United States Bankruptcy Court, D. New Mexico
Sep 20, 2001
No. 11-99-16717 (Bankr. D.N.M. Sep. 20, 2001)

Opinion

No. 11-99-16717

September 20, 2001

Jack N. Hardwick, Attorney for Claimant, Santa Fe, NM.

Thomas E. Tapia, Attorney for Debtor, Albuquerque, NM.


MEMORANDUM OPINION


THIS MATTER came before the Court on the Debtors Objection to Claim of Dwight Hartwick (Objection to Claim). The Court held a final hearing on the Objection to Claim on August 8, 2001. Dwight Hartwicks claim is based on an oral agreement with the Debtor to perform pre-development services in connection with certain potential real estate development projects. At the close of the hearing, the Court made the following findings of fact: 1) the amounts paid to Mr. Hartwick after funding of the Stone Ridge project in McKinney, Texas fully compensated Mr. Hartwick for any pre-development services performed in connection with any projects contemplated in McKinney, Texas; and 2) the hourly rate of compensation that the parties had agreed to is $100.00 per hour, which is not an unreasonable rate. Based on these findings, the Court concluded that any portion of Mr. Hartwicks claim relating to the McKinney project should be disallowed. At closing argument, the Debtor raised the statute of frauds as a defense to bar any recovery, claiming that the oral agreement was for services longer than one year. The Court directed counsel to provide letter memoranda on this issue. After reviewing the memoranda, considering the evidence and the relevant case law, and being otherwise fully informed, the Court finds that the parties reached an oral agreement which entitles Mr. Hartwick to an unsecured claim in this bankruptcy proceeding; however, further proceedings are necessary to determine the amount of the claim.

FACTS AND DISCUSSION

A. The Agreement

Both Mr. Hartwick and Mr. Willis agree that they had an oral agreement whereby Mr. Hartwick would assist Mr. Willis in the pre-development of certain real estate projects. They also agree that Mr. Hartwick was to be reimbursed for his out of pocket expenses incurred in connection with his pre-development services and that he would submit bills to Mr. Willis for those expenses. The portion of the agreement that is in dispute is the method of payment. Mr. Willis contends that Mr. Hartwick would be paid only if and when a project was funded. Under Mr. Willis view of the agreement, the funding of a project was a condition precedent to any payment due Mr. Hartwick.

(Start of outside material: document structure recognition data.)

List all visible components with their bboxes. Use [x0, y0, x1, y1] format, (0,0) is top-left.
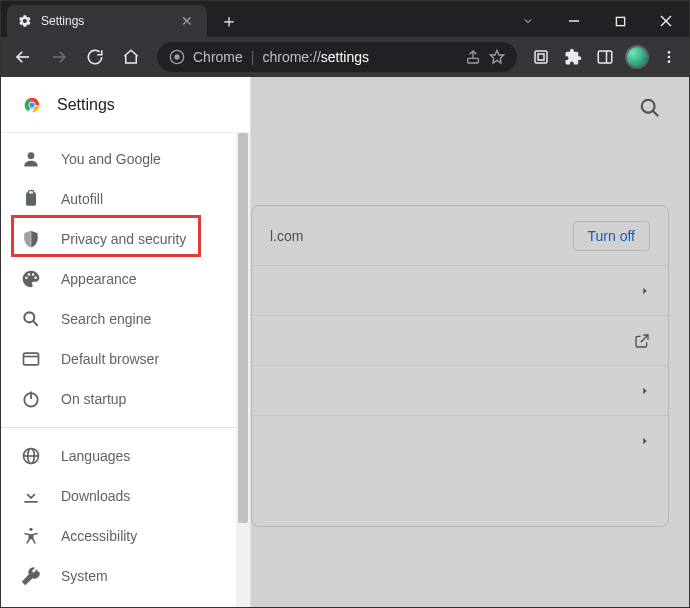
extension-icon-1[interactable] [527, 43, 555, 71]
sidebar-separator [1, 427, 250, 428]
dim-overlay [251, 77, 689, 607]
svg-point-23 [24, 312, 34, 322]
settings-sidebar: Settings You and Google Autofill Privacy… [1, 77, 251, 607]
svg-point-15 [668, 56, 671, 59]
sidebar-header: Settings [1, 77, 250, 133]
tab-title: Settings [41, 14, 84, 28]
scrollbar-thumb[interactable] [238, 133, 248, 523]
svg-point-7 [174, 54, 179, 59]
svg-point-20 [28, 152, 35, 159]
back-button[interactable] [7, 41, 39, 73]
shield-icon [21, 229, 41, 249]
sidebar-item-on-startup[interactable]: On startup [1, 379, 238, 419]
sidebar-item-label: Languages [61, 448, 130, 464]
kebab-menu-icon[interactable] [655, 43, 683, 71]
sidebar-item-autofill[interactable]: Autofill [1, 179, 238, 219]
share-icon[interactable] [465, 49, 481, 65]
browser-window-icon [21, 349, 41, 369]
svg-rect-25 [24, 353, 39, 365]
main-content: l.com Turn off [251, 77, 689, 607]
sidebar-item-default-browser[interactable]: Default browser [1, 339, 238, 379]
forward-button[interactable] [43, 41, 75, 73]
svg-point-16 [668, 60, 671, 63]
sidebar-item-languages[interactable]: Languages [1, 436, 238, 476]
sidebar-item-label: Default browser [61, 351, 159, 367]
svg-rect-22 [29, 191, 34, 194]
sidebar-item-reset[interactable]: Reset and clean up [1, 596, 238, 607]
sidebar-item-label: On startup [61, 391, 126, 407]
address-bar[interactable]: Chrome | chrome://settings [157, 42, 517, 72]
sidebar-item-search-engine[interactable]: Search engine [1, 299, 238, 339]
sidebar-item-appearance[interactable]: Appearance [1, 259, 238, 299]
svg-rect-12 [598, 51, 612, 63]
sidepanel-icon[interactable] [591, 43, 619, 71]
clipboard-icon [21, 189, 41, 209]
power-icon [21, 389, 41, 409]
svg-rect-1 [616, 17, 624, 25]
window-controls [505, 5, 689, 37]
accessibility-icon [21, 526, 41, 546]
sidebar-item-label: Privacy and security [61, 231, 186, 247]
reload-button[interactable] [79, 41, 111, 73]
omnibox-separator: | [251, 49, 255, 65]
palette-icon [21, 269, 41, 289]
svg-marker-9 [490, 50, 503, 63]
person-icon [21, 149, 41, 169]
sidebar-item-label: You and Google [61, 151, 161, 167]
chrome-logo-icon [21, 94, 43, 116]
wrench-icon [21, 566, 41, 586]
titlebar: Settings ✕ ＋ [1, 1, 689, 37]
globe-icon [21, 446, 41, 466]
close-window-button[interactable] [643, 5, 689, 37]
sidebar-item-privacy-security[interactable]: Privacy and security [1, 219, 238, 259]
sidebar-item-label: Accessibility [61, 528, 137, 544]
browser-toolbar: Chrome | chrome://settings [1, 37, 689, 77]
home-button[interactable] [115, 41, 147, 73]
svg-rect-11 [538, 54, 544, 60]
star-icon[interactable] [489, 49, 505, 65]
sidebar-item-label: Autofill [61, 191, 103, 207]
sidebar-item-downloads[interactable]: Downloads [1, 476, 238, 516]
sidebar-item-you-and-google[interactable]: You and Google [1, 139, 238, 179]
gear-icon [17, 13, 33, 29]
svg-line-24 [33, 321, 38, 326]
extensions-puzzle-icon[interactable] [559, 43, 587, 71]
close-tab-icon[interactable]: ✕ [177, 13, 197, 29]
svg-point-14 [668, 51, 671, 54]
svg-rect-10 [535, 51, 547, 63]
browser-tab[interactable]: Settings ✕ [7, 5, 207, 37]
new-tab-button[interactable]: ＋ [215, 7, 243, 35]
sidebar-title: Settings [57, 96, 115, 114]
download-icon [21, 486, 41, 506]
sidebar-item-label: Downloads [61, 488, 130, 504]
magnifier-icon [21, 309, 41, 329]
profile-avatar[interactable] [623, 43, 651, 71]
sidebar-item-label: Appearance [61, 271, 137, 287]
chrome-mono-icon [169, 49, 185, 65]
minimize-button[interactable] [551, 5, 597, 37]
omnibox-url: chrome://settings [262, 49, 369, 65]
dropdown-icon[interactable] [505, 5, 551, 37]
sidebar-scrollbar[interactable] [236, 133, 250, 607]
sidebar-list: You and Google Autofill Privacy and secu… [1, 133, 250, 607]
omnibox-prefix: Chrome [193, 49, 243, 65]
sidebar-item-system[interactable]: System [1, 556, 238, 596]
sidebar-item-accessibility[interactable]: Accessibility [1, 516, 238, 556]
tabstrip: Settings ✕ ＋ [1, 1, 243, 37]
maximize-button[interactable] [597, 5, 643, 37]
svg-point-32 [29, 528, 32, 531]
svg-rect-8 [468, 58, 479, 63]
restore-icon [21, 606, 41, 607]
sidebar-item-label: System [61, 568, 108, 584]
sidebar-item-label: Search engine [61, 311, 151, 327]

Mr. Willis did, in fact, pay Mr. Hartwick for his expenses. No portion of Mr. Hartwicks claim is for reimbursement of out of pocket expenses. Mr. Hartwick also submitted invoices to Mr. Willis for services through March 1998, but submitted no invoices to Mr. Willis for services performed after that date.

Alternatively, Mr. Willis contends that the agreement is barred by the statute of frauds because it is an oral agreement for services not to be performed in one year. Mr. Hartwick asserts that his arrangement with Mr. Willis was two-fold. He would either receive compensation for his pre-development services from the funding of a project that went forward; or, he would receive payment for his pre-development services in the form of land owned by Mr. Willis and valued for purposes of the agreement at $6,000 per acre. At the time of the oral agreement, only ten-acre parcels of land were available. No specific parcel, or parcels, or any method for identifying one, was alleged to be part of the agreement.

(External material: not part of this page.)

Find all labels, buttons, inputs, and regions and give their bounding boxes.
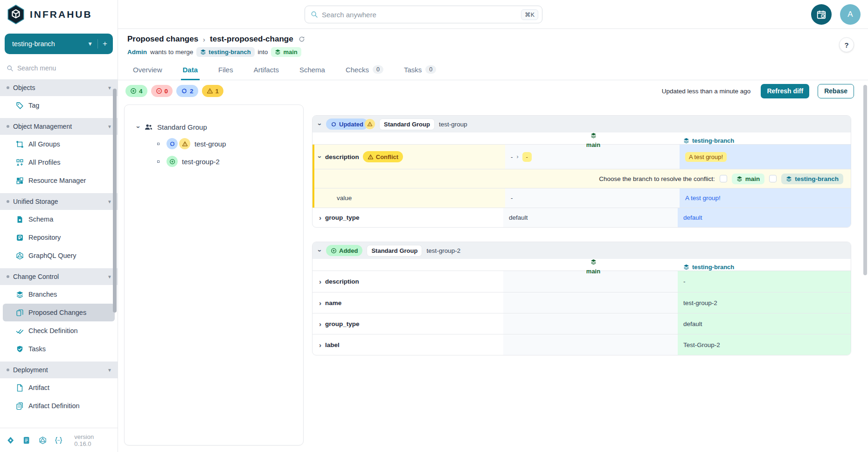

Mr. Willis testified that he always maintained that he would not be able to pay Mr. Hartwick in cash for any services he performed. This is consistent with Mr. Hartwicks version of the contract that, in the event a project did not go forward, Mr. Willis would still compensate him, but in land, not money.

Mr. Hartwick testified that sometime after he began performing services pursuant to the oral agreement he picked out a specific ten-acre parcel of land as a goal to work toward. The Court finds Mr. Willis testimony that Mr. Hartwick would only get paid if a project got funded not credible.

After further weighing the evidence and the credibility of the witnesses, the Court finds that the terms of the oral agreement are as follows: 1) Mr. Hartwick was to perform pre-development services in connection with the development of certain real estate projects; 2) the hourly rate to be charged for these services was $100.00; 3) in the event a project went forward, Mr. Hartwick would be paid for his services through the funding of the project; 4) Mr. Hartwick was to be reimbursed by Mr. Willis for his expenses incurred in connection with his performance of the pre-development services; 5) if a project did not get funded, Mr. Willis agreed to compensate Mr. Hartwick for his services in the form of land, valued at $6,000 per acre.

B. The Statute of Frauds

The English statute of frauds requires that certain agreements must be in writing in order to be enforceable. The English statute of frauds has been adopted in New Mexico as part of the common law. Alvarez v. Alvarez, 72 N.M. 336, 341, 383 P.2d 581, 586 (1963). Oral agreements for services not to be completed in one year are barred by the statute of frauds. See, Skarda v. Skarda, 87 N.M. 497, 501, 536 P.2d 257, 261 (1975); Westerman v. City of Carlsbad, 55 N.M. 550, 553-554, 237 P.2d 356, 358-359 (1951). However, an oral agreement for services for an indefinite time period falls outside the statute of frauds. Kestenbaum v. Pennzoil Co., 108 N.M. 20, 23, 766 P.2d 280, 283 (1988) (. . . indefinite permanent employment contracts . . . fall outside the statute . . .) (quoting Hodge v. Evans Fin. Corp., 823 F.2d 559, 564 (D.C. Cir. 1987)). An agreement for services for an indefinite term falls outside the statute of frauds because the agreement could be performed within one year. Id. The oral agreement between Mr. Willis and Mr. Hartwick, though it, in fact, lasted longer than one year, was an agreement for services for an indefinite time period; therefore, it does not fall within the statute of frauds requiring written agreements for services longer than one year.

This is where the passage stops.